Secara terpisah, Juru Bicara Satuan Tugas Penanganan Covid-19 Wiku Adisasmito menyampaikan, vaksinasi nasional dilakukan secara gratis dan tidak dipungut biaya. Masyarakat diharapkan bisa turut memantau pelaksanaannya. Apabila ditemukan adanya pungutan biaya, masyarakat bisa lapor ke bagian pengaduan Kementerian Kesehatan.
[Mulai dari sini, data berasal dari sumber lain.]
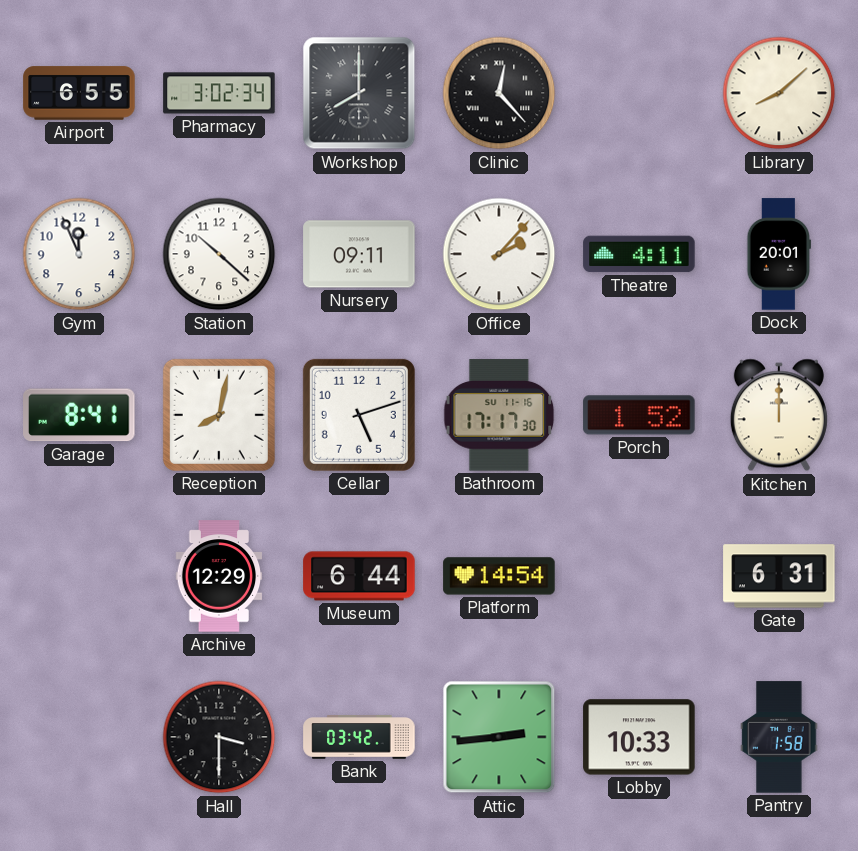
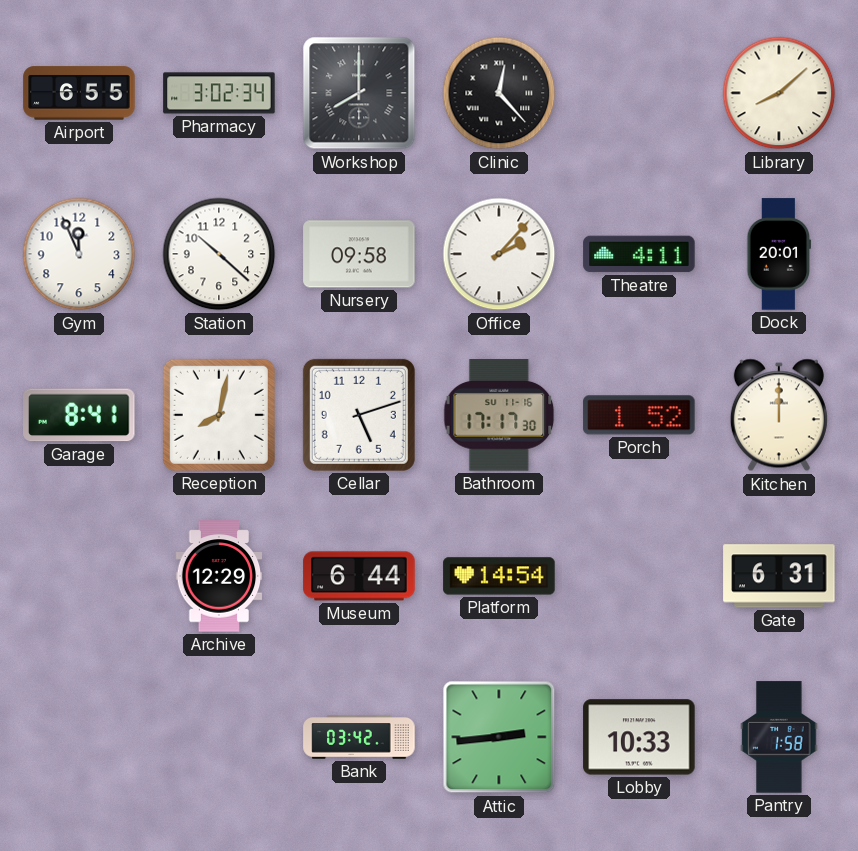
Nursery: 09:11 -> 09:58
Hall: 3:30 -> none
”Jika ada pihak yang meminta bayaran pada program vaksinasi nasional, masyarakat bisa melaporkannya melalui nomor telepon 021-1500567. Oknum yang meminta bayaran dalam pelaksanaan vaksinasi akan ditindak tegas,” katanya.
Data kematian
Wiku menuturkan, data kematian Covid-19 telah kembali masuk dalam indikator penentuan level penerapan pemberlakuan pembatasan kegiatan masyarakat (PPKM). Sinkronisasi dan perbaikan data terus dilakukan antara pemerintah pusat dan pemerintah daerah.
Kasus kematian masih menjadi persoalan yang harus diperhatikan oleh seluruh pemerintah daerah. Dari 34 provinsi di Indonesia, hanya ada satu provinsi yang angka kematiannya menurun, yakni Kalimantan Tengah. Angka kematian di 33 provinsi lain masih meningkat dengan kenaikan tertinggi di Jawa Tengah, Lampung, Gorontalo, Bali, dan Bengkulu.
”Ini menunjukkan, secara umum, problematika kematian masih menjadi tantangan yang belum terselesaikan. Kenaikan ini bisa terjadi karena penguatan fasilitas kesehatan dan isolasi terpusat tidak diimbangi dengan pemanfaatan yang maksimal. Jadi, warga yang terinfeksi tidak ditangani dengan cepat serta isolasi mandiri dijalankan dalam keadaan tidak memadai,” kata Wiku.